Elected officials in at least one of New Jersey’s 21 counties, Warren County, have already expressed opposition to relying nearly entirely on mail-in ballots in November.

A May special election for Paterson City Council, conducted using mail voting at the height of the pandemic, led the state attorney general to charge four men with ballot fraud. They were accused of fraudulently collecting groups of ballots and delivering them to be counted. Mr. Trump referred to the Paterson arrests on Twitter.

Amber McReynolds, chief executive of the National Vote at Home Institute, applauded New Jersey’s initiative to expand access to voting. But she said she had urged the state to implement an electronic ballot tracking system to increase voters’ trust in the process as well as provide opportunities for them to troubleshoot before Election Day.

For example, if a voter’s signature was being challenged, the person would be alerted while there was still time to cure the problem.

“Just like tracking an Amazon package,” she said, “you can see where your ballot is at every moment.”

New Jersey’s vote-by-mail primary election was not trouble free.

County clerks complained about supply-chain shortages of envelopes. Some voters got the wrong ballots; other ballots never reached voters. A glitch involving a bar code caused some ballots to be returned in the mail before being counted.

An aide to Mr. Murphy said the governor had had high-level conversations with representatives of the Postal Service to try to safeguard against similar problems leading up to the Nov. 3 election.

There was also a lag time in collecting and counting the primary mail-in ballots that only needed to be postmarked by July 7, and the official results of all the races were not certified until last week. Still, the winners of most races were clear within hours or days, much sooner than some people had anticipated.
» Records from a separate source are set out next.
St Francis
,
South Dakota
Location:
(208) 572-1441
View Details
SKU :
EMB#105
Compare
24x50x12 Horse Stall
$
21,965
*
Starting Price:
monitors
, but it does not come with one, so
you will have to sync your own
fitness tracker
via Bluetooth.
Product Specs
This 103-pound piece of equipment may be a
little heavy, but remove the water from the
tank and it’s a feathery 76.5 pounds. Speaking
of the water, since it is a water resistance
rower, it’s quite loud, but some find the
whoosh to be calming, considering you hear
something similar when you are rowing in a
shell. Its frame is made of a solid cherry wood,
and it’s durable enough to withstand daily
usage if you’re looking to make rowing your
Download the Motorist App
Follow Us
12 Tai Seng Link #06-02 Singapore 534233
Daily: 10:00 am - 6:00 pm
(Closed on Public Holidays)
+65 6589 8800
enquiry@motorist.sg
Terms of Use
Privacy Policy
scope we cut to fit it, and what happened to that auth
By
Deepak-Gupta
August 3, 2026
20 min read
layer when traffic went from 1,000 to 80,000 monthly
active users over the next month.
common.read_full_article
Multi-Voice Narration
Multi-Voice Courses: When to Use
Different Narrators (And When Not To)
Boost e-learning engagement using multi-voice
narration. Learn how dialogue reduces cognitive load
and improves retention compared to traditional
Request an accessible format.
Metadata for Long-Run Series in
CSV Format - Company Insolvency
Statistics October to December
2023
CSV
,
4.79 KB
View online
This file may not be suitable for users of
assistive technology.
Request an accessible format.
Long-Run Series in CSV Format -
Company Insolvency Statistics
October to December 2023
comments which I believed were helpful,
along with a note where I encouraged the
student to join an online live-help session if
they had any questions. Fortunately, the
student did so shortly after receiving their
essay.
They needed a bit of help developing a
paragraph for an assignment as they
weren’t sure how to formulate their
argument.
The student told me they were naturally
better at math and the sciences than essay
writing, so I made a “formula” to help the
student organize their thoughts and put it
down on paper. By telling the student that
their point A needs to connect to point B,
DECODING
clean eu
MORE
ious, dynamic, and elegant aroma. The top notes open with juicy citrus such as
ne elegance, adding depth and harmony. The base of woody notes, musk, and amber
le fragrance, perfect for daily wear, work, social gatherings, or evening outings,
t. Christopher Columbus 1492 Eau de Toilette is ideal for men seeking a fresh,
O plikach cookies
Ms. Kennedy’s most formidable Democratic primary opponent, Brigid Callahan Harrison, conceded the race about 20 minutes after provisional ballot locations closed.

Elizabeth Matto, director of Rutgers University’s Center for Youth Political Participation, said it would be crucial for New Jersey and other states that are relying heavily on mail-in ballots to invest in “extensive, accurate, nonpartisan” voter education, especially in areas hardest hit by Covid-19.

“People shouldn’t have to chose between voting and their health,” Professor Matto said.

But she said it would also be important to provide ample in-person voting options, especially in a presidential election when turning out to the polls can be a point of pride.

“You want to go get the sticker,” she said. “You want to take your kids into the voting booth.”

But the success of New Jersey’s shift to a predominantly mail-in election will depend on persuading voters to avoid long lines — and an increased risk of spreading the virus — at locations where voters can cast provisional ballots on Election Day.

Mr. Trump has assailed the Postal Service in recent months, growing increasingly critical of mail-in voting and issuing repeated warnings about the possibility of election fraud.

On Thursday, he repeated an unfounded claim that the election could be rife with fraud if mail ballots were widely used. And he made clear that he opposed Democratic demands for additional funding for the post office to ensure it had the capacity to efficiently process an increased volume of mail.

The comments came amid growing scrutiny of the postmaster general, Louis DeJoy, a Republican donor.

The issue has also become grist in fund-raising appeals to Democrats. In a fund-raising email, a group founded by Democratic members of the House of Representative’s Committee on Veterans’ Affairs, Go for Broke for Vets, asserts that the president and his allies are trying to “undercut, under fund” and weaken the Postal Service, one of the nation’s largest employers of veterans.